Recorded data
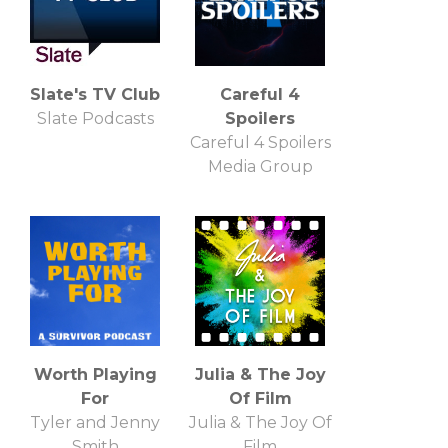
Slate's TV Club
Careful 4
Slate Podcasts
Spoilers
Careful 4 Spoilers
Media Group
Worth Playing
Julia & The Joy
For
Of Film
Tyler and Jenny
Julia & The Joy Of
Smith
Film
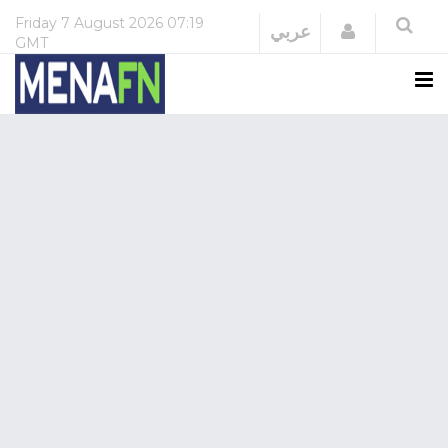
Friday
7 August 2026
07:19
Login
عربي
GMT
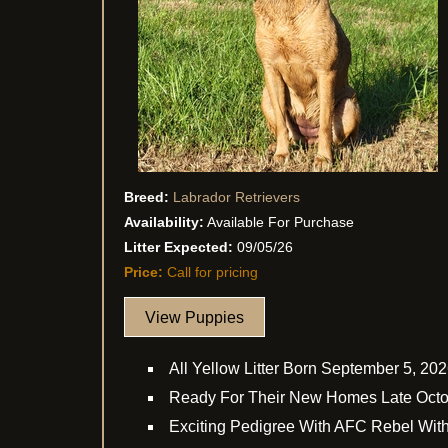
Breed:
Labrador Retrievers
Availability:
Available For Purchase
Litter Expected:
09/05/26
Price:
Call for pricing
View Puppies
All Yellow Litter Born September 5, 20
Ready For Their New Homes Late Oct
Exciting Pedigree With AFC Rebel Wit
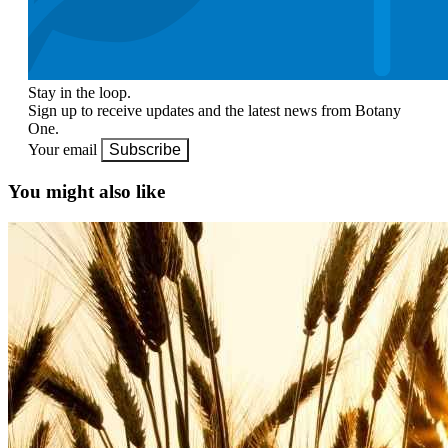
Stay in the loop.
Sign up to receive updates and the latest news from Botany
One.
Your email
Subscribe
You might also like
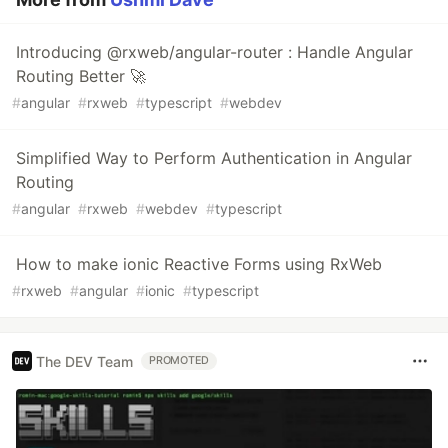
Introducing @rxweb/angular-router : Handle Angular
Routing Better 🚀
#
angular
#
rxweb
#
typescript
#
webdev
Simplified Way to Perform Authentication in Angular
Routing
#
angular
#
rxweb
#
webdev
#
typescript
How to make ionic Reactive Forms using RxWeb
#
rxweb
#
angular
#
ionic
#
typescript
The DEV Team
PROMOTED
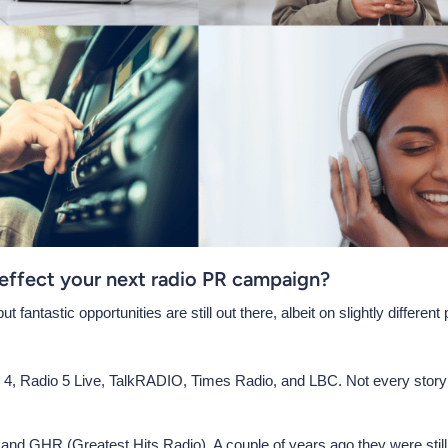
 effect your next radio PR campaign?
fantastic opportunities are still out there, albeit on slightly different
4, Radio 5 Live, TalkRADIO, Times Radio, and LBC. Not every story la
 and GHR (Greatest Hits Radio). A couple of years ago they were still 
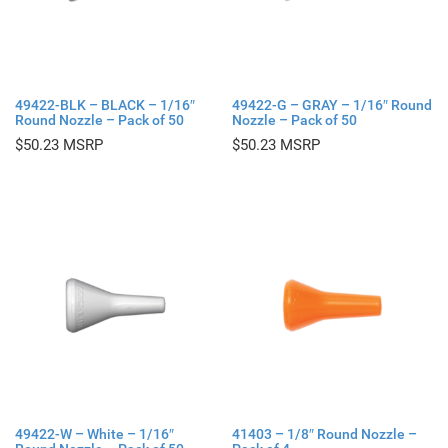
49422-BLK – BLACK – 1/16″
49422-G – GRAY – 1/16″ Round
Round Nozzle – Pack of 50
Nozzle – Pack of 50
$
50.23
$
50.23
49422-W – White – 1/16″
41403 – 1/8″ Round Nozzle –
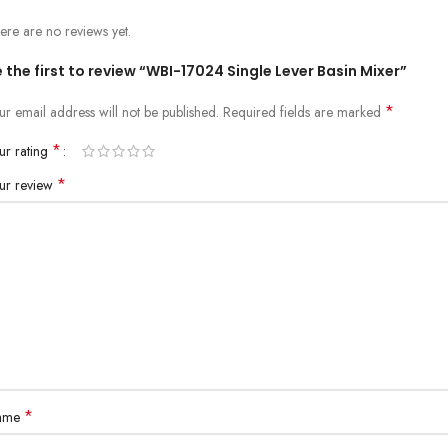
ere are no reviews yet.
 the first to review “WBI-17024 Single Lever Basin Mixer”
*
ur email address will not be published.
Required fields are marked
*
ur rating
*
ur review
*
ame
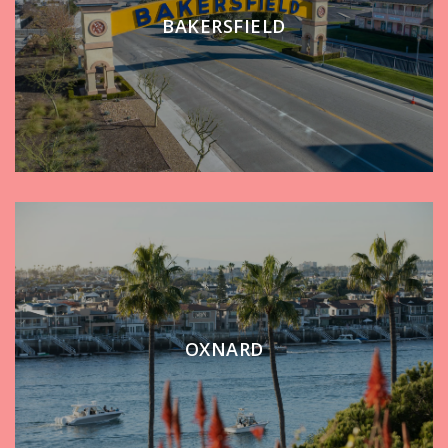
BAKERSFIELD
OXNARD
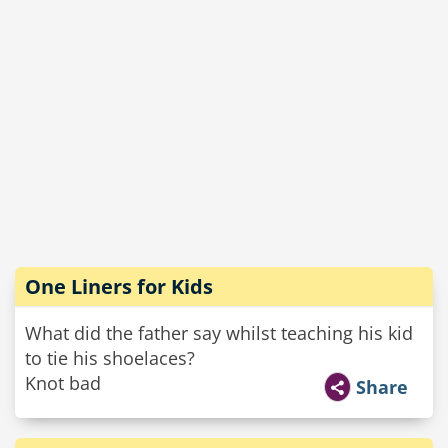
One Liners for Kids
What did the father say whilst teaching his kid
to tie his shoelaces?
Knot bad
Share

● REQUIRED ACTION
What is needed is every record above, returned exactly, with the pictures omitted.

● RESULT OF THIS TASK
Slate's TV Club
Careful 4
Slate Podcasts
Spoilers
Careful 4 Spoilers
Media Group
Worth Playing
Julia & The Joy
For
Of Film
Tyler and Jenny
Julia & The Joy Of
Smith
Film
Friday
7 August 2026
07:19
Login
عربي
GMT
Breed:
Labrador Retrievers
Availability:
Available For Purchase
Litter Expected:
09/05/26
Price:
Call for pricing
View Puppies
All Yellow Litter Born September 5, 20
Ready For Their New Homes Late Oct
Exciting Pedigree With AFC Rebel Wit
Stay in the loop.
Sign up to receive updates and the latest news from Botany
One.
Your email
Subscribe
You might also like
Introducing @rxweb/angular-router : Handle Angular
Routing Better 🚀
#
angular
#
rxweb
#
typescript
#
webdev
Simplified Way to Perform Authentication in Angular
Routing
#
angular
#
rxweb
#
webdev
#
typescript
How to make ionic Reactive Forms using RxWeb
#
rxweb
#
angular
#
ionic
#
typescript
The DEV Team
PROMOTED
 effect your next radio PR campaign?
fantastic opportunities are still out there, albeit on slightly different
4, Radio 5 Live, TalkRADIO, Times Radio, and LBC. Not every story la
 and GHR (Greatest Hits Radio). A couple of years ago they were still 
49422-BLK – BLACK – 1/16″
49422-G – GRAY – 1/16″ Round
Round Nozzle – Pack of 50
Nozzle – Pack of 50
$
50.23
$
50.23
49422-W – White – 1/16″
41403 – 1/8″ Round Nozzle –
ere are no reviews yet.
 the first to review “WBI-17024 Single Lever Basin Mixer”
*
ur email address will not be published.
Required fields are marked
*
ur rating
*
ur review
*
ame
BAKERSFIELD
OXNARD
One Liners for Kids
What did the father say whilst teaching his kid
to tie his shoelaces?
Knot bad
Share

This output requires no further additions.